Hi,
I am running ALS to train a data set of around 150000 lines in my local
machine. When I call train I am getting following exception.
*print *mappedRDDs.count() # this prints correct RDD count
model = ALS.train(mappedRDDs, 10, 15)
15/12/16 18:43:18 ERROR PythonRDD: Python worker exited unexpectedly
(crashed)
java.net.SocketException: Connection reset by peer: socket write error
at java.net.SocketOutputStream.socketWrite0(Native Method)
at
java.net.SocketOutputStream.socketWrite(SocketOutputStream.java:113)
at
java.net.SocketOutputStream.write(SocketOutputStream.java:159)
at
java.io.BufferedOutputStream.flushBuffer(BufferedOutputStream.java:82)
at
java.io.BufferedOutputStream.write(BufferedOutputStream.java:121)

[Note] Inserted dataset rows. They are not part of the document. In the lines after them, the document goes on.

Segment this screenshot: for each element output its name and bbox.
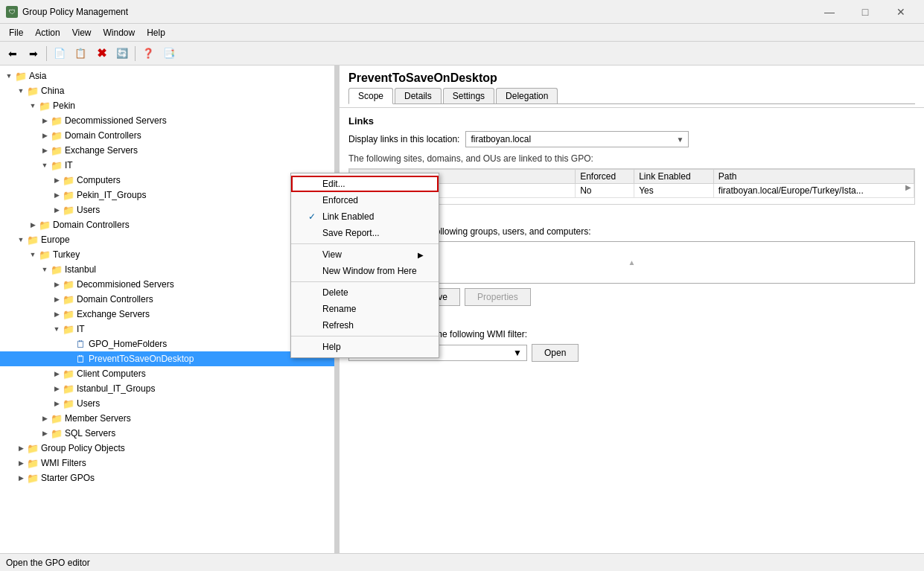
expander-istanbul-it-groups: ▶ — [51, 383, 63, 395]
label-users-istanbul: Users — [77, 398, 100, 409]
tree-item-asia[interactable]: ▼ 📁 Asia — [0, 68, 334, 83]
tree-item-gpo-homefolders[interactable]: 🗒 GPO_HomeFolders — [0, 336, 334, 351]
tree-item-exchange[interactable]: ▶ 📁 Exchange Servers — [0, 143, 334, 158]
close-button[interactable]: ✕ — [884, 1, 918, 22]
expander-sql-servers: ▶ — [39, 427, 51, 439]
ctx-sep-2 — [291, 281, 439, 282]
expander-dc-pekin: ▶ — [39, 130, 51, 141]
folder-icon-dc-pekin: 📁 — [51, 130, 63, 141]
ctx-view[interactable]: View ▶ — [291, 246, 439, 263]
links-section-title: Links — [348, 115, 915, 127]
security-up-indicator: ▲ — [628, 251, 636, 274]
menu-action[interactable]: Action — [29, 25, 66, 41]
tree-item-istanbul[interactable]: ▼ 📁 Istanbul — [0, 262, 334, 277]
tree-item-starter-gpos[interactable]: ▶ 📁 Starter GPOs — [0, 470, 334, 485]
menu-file[interactable]: File — [3, 25, 29, 41]
tab-details[interactable]: Details — [395, 88, 442, 103]
tree-item-pekin-it-groups[interactable]: ▶ 📁 Pekin_IT_Groups — [0, 188, 334, 202]
refresh-toolbar-button[interactable]: 🔄 — [112, 44, 132, 63]
label-prevent-save: PreventToSaveOnDesktop — [89, 354, 194, 364]
tree-item-users-it[interactable]: ▶ 📁 Users — [0, 202, 334, 217]
ctx-refresh[interactable]: Refresh — [291, 317, 439, 334]
ctx-help[interactable]: Help — [291, 339, 439, 355]
tree-item-it-istanbul[interactable]: ▼ 📁 IT — [0, 322, 334, 336]
menu-window[interactable]: Window — [98, 25, 141, 41]
tab-scope[interactable]: Scope — [348, 88, 393, 104]
context-menu: Edit... Enforced ✓ Link Enabled Save Rep… — [290, 173, 439, 358]
ctx-save-report[interactable]: Save Report... — [291, 225, 439, 241]
folder-icon-exchange-istanbul: 📁 — [63, 308, 74, 320]
ctx-edit[interactable]: Edit... — [291, 176, 439, 192]
title-bar: 🛡 Group Policy Management — □ ✕ — [0, 0, 924, 24]
help-toolbar-button[interactable]: ❓ — [138, 44, 158, 63]
ctx-link-enabled-label: Link Enabled — [322, 211, 374, 222]
copy-button[interactable]: 📋 — [71, 44, 90, 63]
menu-help[interactable]: Help — [141, 25, 171, 41]
label-dc-pekin: Domain Controllers — [65, 130, 141, 141]
minimize-button[interactable]: — — [812, 1, 847, 22]
expander-china: ▼ — [15, 85, 27, 97]
forward-button[interactable]: ➡ — [24, 44, 43, 63]
tab-delegation[interactable]: Delegation — [496, 88, 558, 103]
expander-gpo-objects: ▶ — [15, 442, 27, 454]
window-title: Group Policy Management — [22, 7, 812, 17]
expander-decom-servers: ▶ — [39, 115, 51, 127]
tree-item-decom-servers[interactable]: ▶ 📁 Decommissioned Servers — [0, 113, 334, 128]
tree-item-europe[interactable]: ▼ 📁 Europe — [0, 232, 334, 247]
folder-icon-dc-china: 📁 — [39, 219, 51, 231]
expander-dc-istanbul: ▶ — [51, 293, 63, 305]
open-button[interactable]: 📄 — [50, 44, 69, 63]
ctx-delete-label: Delete — [322, 287, 348, 298]
tree-item-sql-servers[interactable]: ▶ 📁 SQL Servers — [0, 426, 334, 441]
tree-item-exchange-istanbul[interactable]: ▶ 📁 Exchange Servers — [0, 307, 334, 322]
tree-item-gpo-objects[interactable]: ▶ 📁 Group Policy Objects — [0, 441, 334, 456]
expander-europe: ▼ — [15, 234, 27, 246]
label-client-computers: Client Computers — [77, 369, 146, 379]
col-enforced: Enforced — [576, 170, 634, 184]
expander-pekin-it: ▶ — [51, 189, 63, 201]
tree-item-dc-china[interactable]: ▶ 📁 Domain Controllers — [0, 217, 334, 232]
folder-icon-turkey: 📁 — [39, 249, 51, 261]
tree-item-dc-istanbul[interactable]: ▶ 📁 Domain Controllers — [0, 292, 334, 307]
ctx-enforced[interactable]: Enforced — [291, 192, 439, 208]
tab-settings[interactable]: Settings — [443, 88, 494, 103]
ctx-rename[interactable]: Rename — [291, 301, 439, 317]
properties-button[interactable]: Properties — [465, 288, 531, 306]
col-link-enabled: Link Enabled — [634, 170, 714, 184]
tree-item-wmi-filters[interactable]: ▶ 📁 WMI Filters — [0, 456, 334, 470]
label-gpo-homefolders: GPO_HomeFolders — [89, 339, 167, 349]
tree-item-istanbul-it-groups[interactable]: ▶ 📁 Istanbul_IT_Groups — [0, 381, 334, 396]
delete-toolbar-button[interactable]: ✖ — [92, 44, 111, 63]
export-button[interactable]: 📑 — [159, 44, 179, 63]
folder-icon-china: 📁 — [27, 85, 39, 97]
ctx-view-arrow: ▶ — [418, 251, 424, 259]
tree-item-it[interactable]: ▼ 📁 IT — [0, 158, 334, 173]
expander-computers: ▶ — [51, 174, 63, 186]
folder-icon-pekin-it: 📁 — [63, 189, 74, 201]
folder-icon-asia: 📁 — [15, 70, 27, 82]
tree-item-computers[interactable]: ▶ 📁 Computers — [0, 173, 334, 188]
label-istanbul: Istanbul — [65, 264, 96, 275]
tree-item-decom-istanbul[interactable]: ▶ 📁 Decommisioned Servers — [0, 277, 334, 292]
expander-prevent-save — [63, 353, 74, 365]
menu-view[interactable]: View — [66, 25, 98, 41]
tree-item-users-istanbul[interactable]: ▶ 📁 Users — [0, 396, 334, 411]
tree-item-turkey[interactable]: ▼ 📁 Turkey — [0, 247, 334, 262]
location-dropdown[interactable]: firatboyan.local ▼ — [465, 131, 689, 147]
back-button[interactable]: ⬅ — [3, 44, 22, 63]
ctx-delete[interactable]: Delete — [291, 284, 439, 301]
restore-button[interactable]: □ — [848, 1, 882, 22]
folder-icon-starter: 📁 — [27, 472, 39, 484]
ctx-save-report-label: Save Report... — [322, 228, 380, 238]
folder-icon-computers: 📁 — [63, 174, 74, 186]
tree-item-prevent-save[interactable]: 🗒 PreventToSaveOnDesktop — [0, 351, 334, 366]
tree-item-pekin[interactable]: ▼ 📁 Pekin — [0, 98, 334, 113]
folder-icon-istanbul: 📁 — [51, 264, 63, 275]
ctx-link-enabled[interactable]: ✓ Link Enabled — [291, 208, 439, 225]
tree-item-dc-pekin[interactable]: ▶ 📁 Domain Controllers — [0, 128, 334, 143]
tree-item-member-servers[interactable]: ▶ 📁 Member Servers — [0, 411, 334, 426]
tree-item-china[interactable]: ▼ 📁 China — [0, 83, 334, 98]
ctx-new-window[interactable]: New Window from Here — [291, 263, 439, 279]
wmi-open-button[interactable]: Open — [532, 344, 579, 362]
tree-item-client-computers[interactable]: ▶ 📁 Client Computers — [0, 366, 334, 381]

at java.io.DataOutputStream.write(DataOutputStream.java:107)
at
java.io.FilterOutputStream.write(FilterOutputStream.java:97)
at
org.apache.spark.api.python.PythonRDD$.org$apache$spark$api$python$PythonRDD$$write$1(PythonRDD.scala:413)
at
org.apache.spark.api.python.PythonRDD$$anonfun$writeIteratorToStream$1.apply(PythonRDD.scala:425)
at
org.apache.spark.api.python.PythonRDD$$anonfun$writeIteratorToStream$1.apply(PythonRDD.scala:425)
at
scala.collection.Iterator$class.foreach(Iterator.scala:727)
at
org.apache.spark.InterruptibleIterator.foreach(InterruptibleIterator.scala:28)
at
org.apache.spark.api.python.PythonRDD$.writeIteratorToStream(PythonRDD.scala:425)
at
org.apache.spark.api.python.PythonRDD$WriterThread$$anonfun$run$3.apply(PythonRDD.scala:248)
at
org.apache.spark.util.Utils$.logUncaughtExceptions(Utils.scala:1772)
at
org.apache.spark.api.python.PythonRDD$WriterThread.run(PythonRDD.scala:208)
I am getting this error only when I use MLlib with pyspark. how to resolve
this issue?
Regards,
Surendran